Song Qianqian, Zhu Xuewei, Jin Lingtao, Chen Minghan, Zhang Wei, Su Jing
Center for Cancer Genomics and Precision Oncology, Wake Forest Baptist Comprehensive Cancer Center, Atrium Health Wake Forest Baptist, Winston-Salem, NC27157, USA.
Department of Internal Medicine, Section on Molecular Medicine, Wake Forest School of Medicine, Winston-Salem, NC27101, USA.
NAR Genom Bioinform. 2022 Jul 27;4(3):lqac056. doi: 10.1093/nargab/lqac056. eCollection 2022 Sep.
Unravelling the regulatory programs from single-cell multi-omics data has long been one of the major challenges in genomics, especially in the current emerging single-cell field. Currently there is a huge gap between fast-growing single-cell multi-omics data and effective methods for the integrative analysis of these inherent sparse and heterogeneous data. In this study, we have developed a novel method, Single-cell Multi-omics Gene co-Regulatory algorithm (SMGR), to detect coherent functional regulatory signals and target genes from the joint single-cell RNA-sequencing (scRNA-seq) and single-cell assay for transposase-accessible chromatin using sequencing (scATAC-seq) data obtained from different samples.

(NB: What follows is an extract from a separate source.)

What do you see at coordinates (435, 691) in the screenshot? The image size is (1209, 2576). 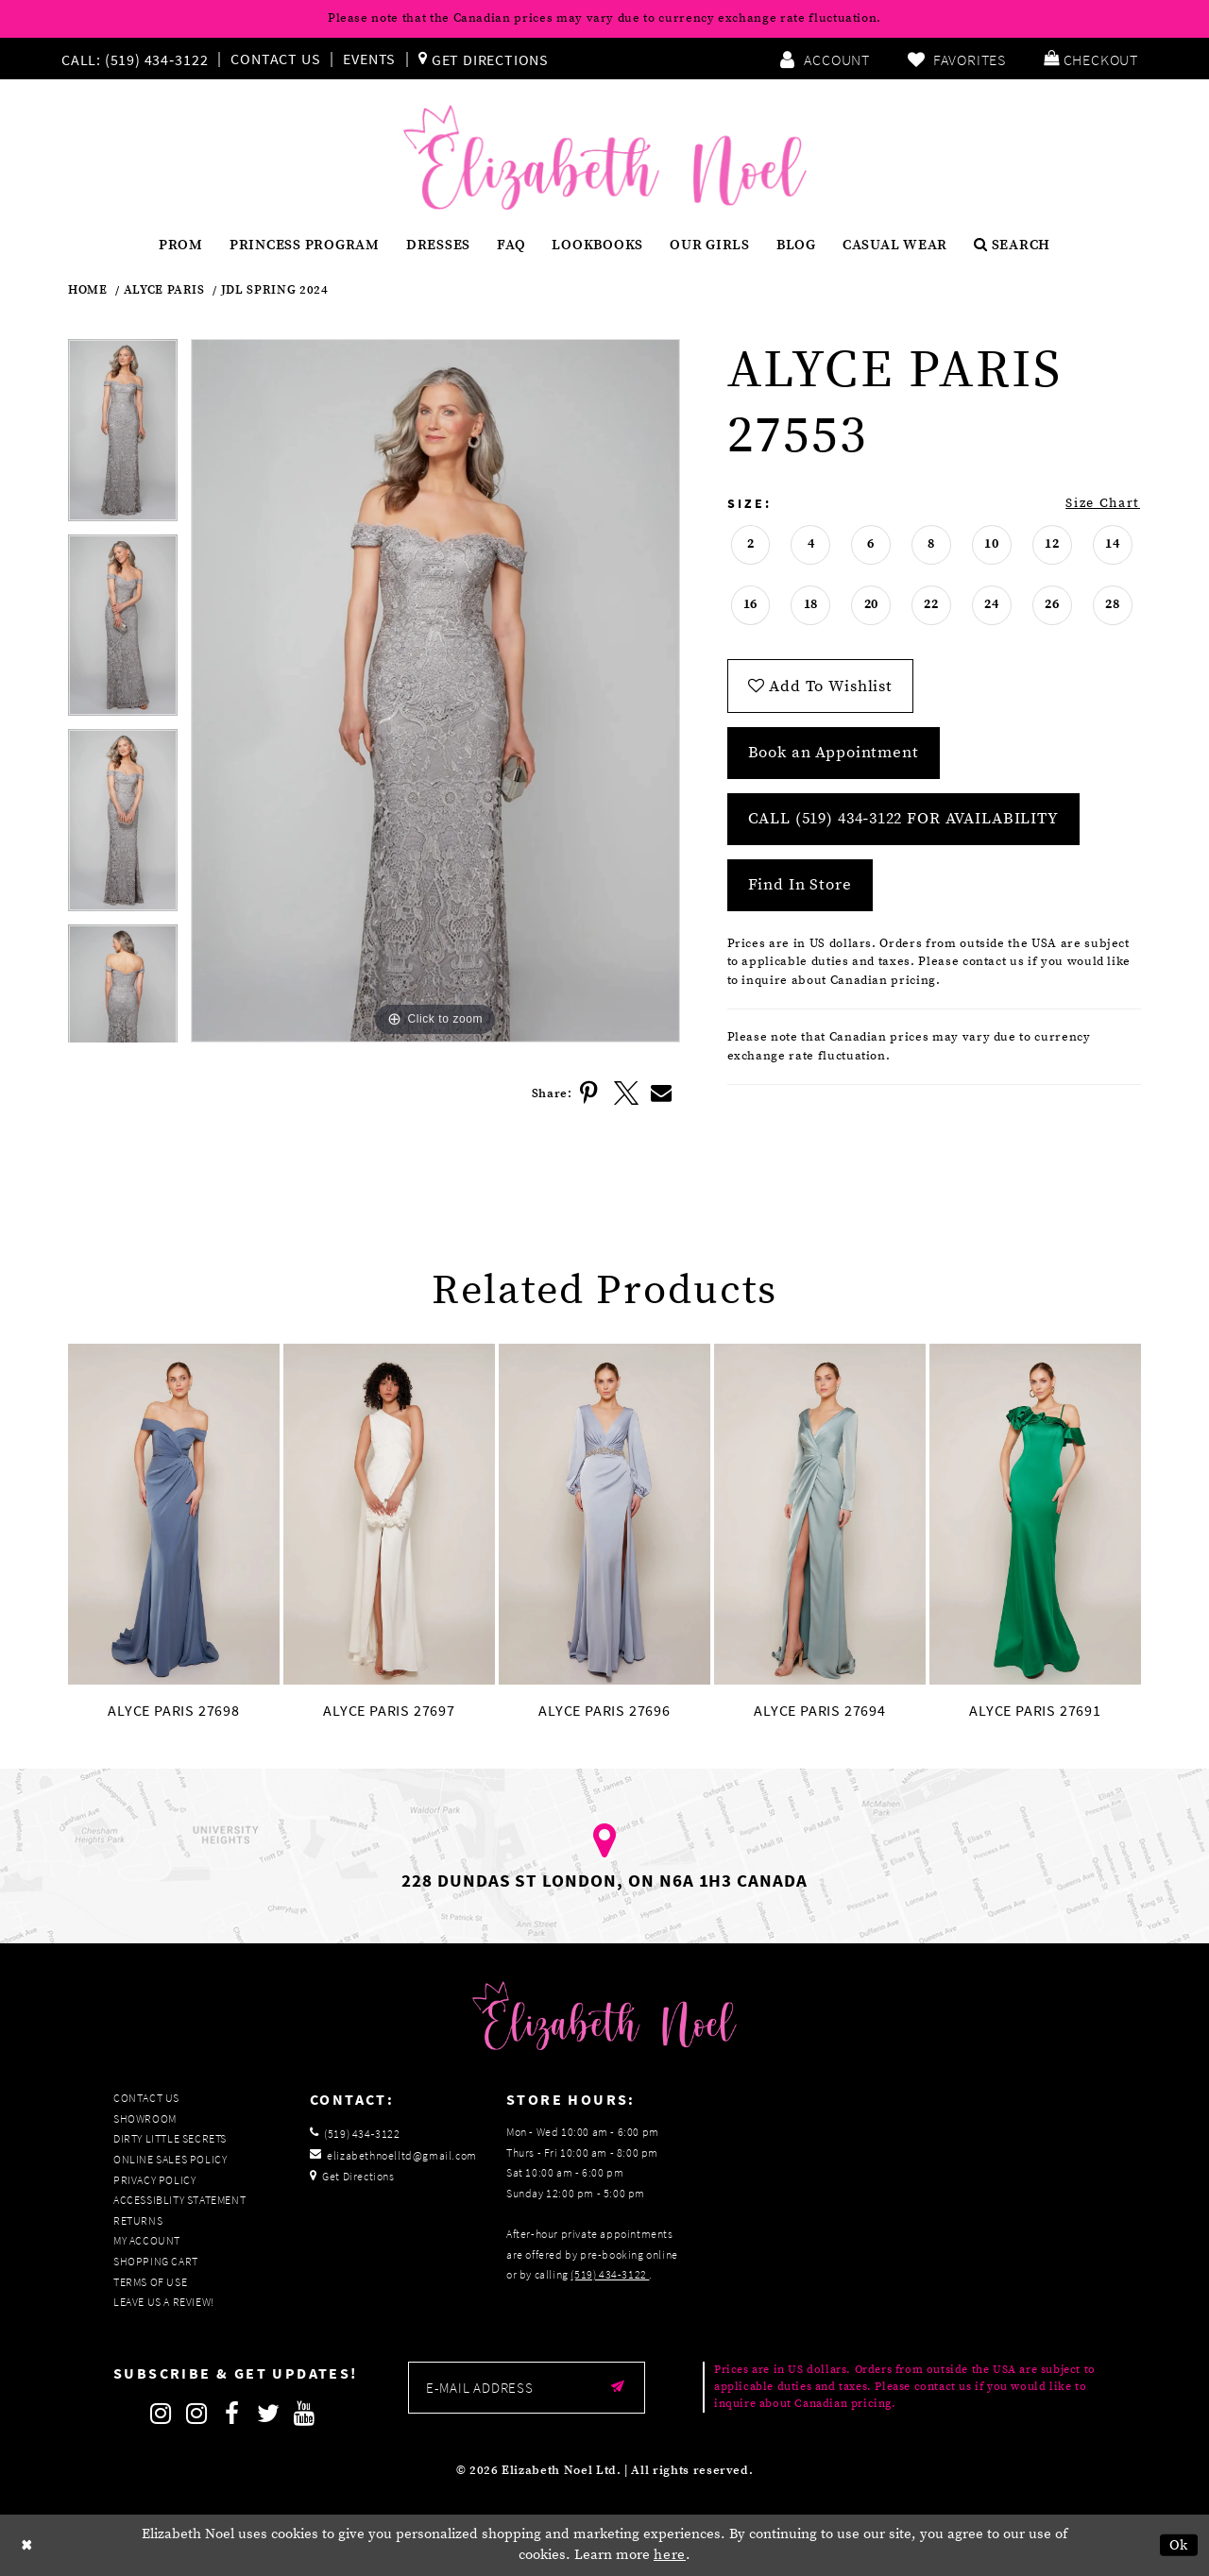 I see `[Full size Alyce Paris 27553 #0 default frontface vertical picture]` at bounding box center [435, 691].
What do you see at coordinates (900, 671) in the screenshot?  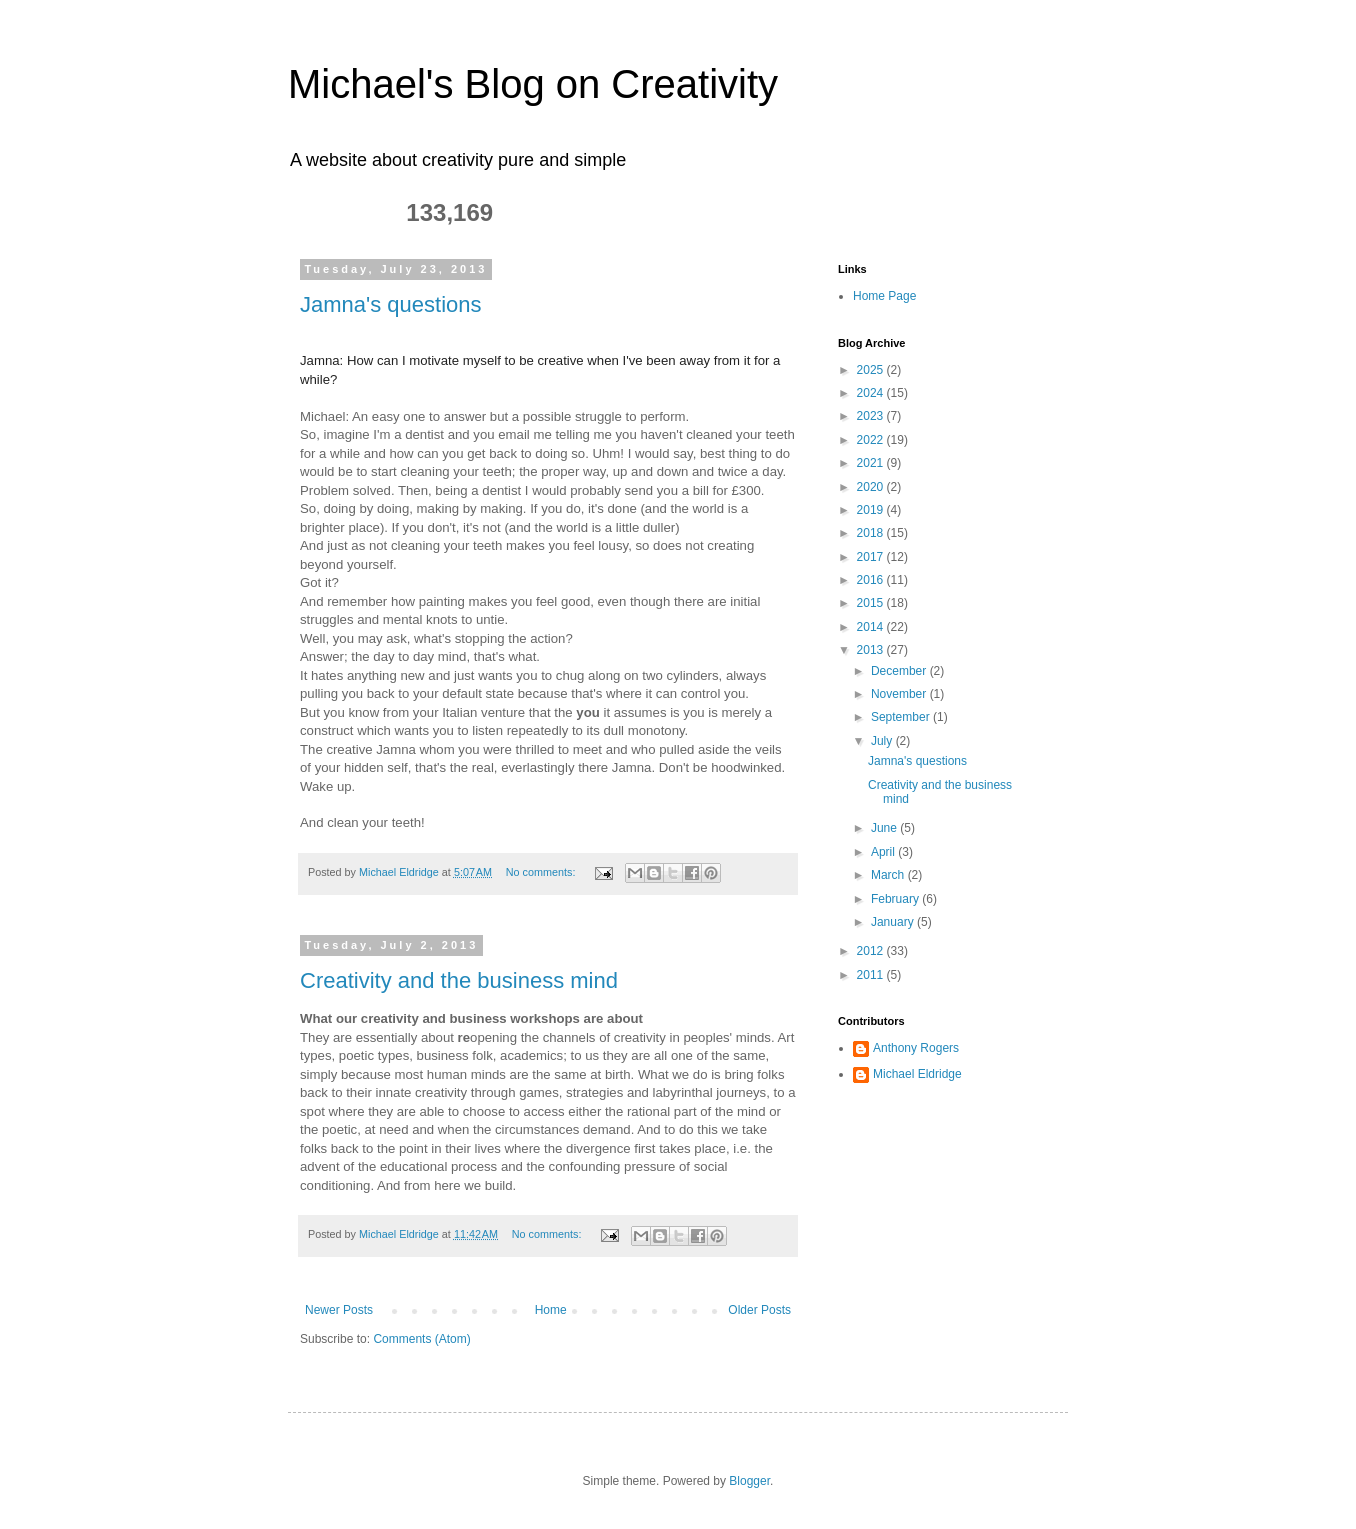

Given that scRNA-seq and scATAC-seq data can be captured by zero-inflated Negative Binomial distribution, we utilize a generalized linear regression model to identify the latent representation of consistently expressed genes and peaks, thus enables the identification of co-regulatory programs and the elucidation of regulating mechanisms. Results from both simulation and experimental data demonstrate that SMGR outperforms the existing methods with considerably improved accuracy. To illustrate the biological insights of SMGR, we apply SMGR to mixed-phenotype acute leukemia (MPAL) and identify the MPAL-specific regulatory program with significant peak-gene links, which greatly enhance our understanding of the regulatory mechanisms and potential targets of this complex tumor.
长期以来,从单细胞多组学数据中解析调控程序一直是基因组学领域的主要挑战之一,尤其是在当前新兴的单细胞领域。目前,快速增长的单细胞多组学数据与用于综合分析这些固有稀疏且异质数据的有效方法之间存在巨大差距。在本研究中,我们开发了一种新方法,即单细胞多组学基因共调控算法(SMGR),用于从不同样本获取的联合单细胞RNA测序(scRNA-seq)和单细胞转座酶可及染色质测序分析(scATAC-seq)数据中检测连贯的功能调控信号和靶基因。鉴于scRNA-seq和scATAC-seq数据可通过零膨胀负二项分布进行捕获,我们利用广义线性回归模型来识别持续表达基因和峰的潜在表示,从而能够识别共调控程序并阐明调控机制。模拟数据和实验数据的结果均表明,SMGR在准确性上有显著提高,优于现有方法。为了阐明SMGR的生物学见解,我们将SMGR应用于混合表型急性白血病(MPAL),并识别出具有显著峰-基因联系的MPAL特异性调控程序,这极大地增进了我们对这种复杂肿瘤调控机制和潜在靶点的理解。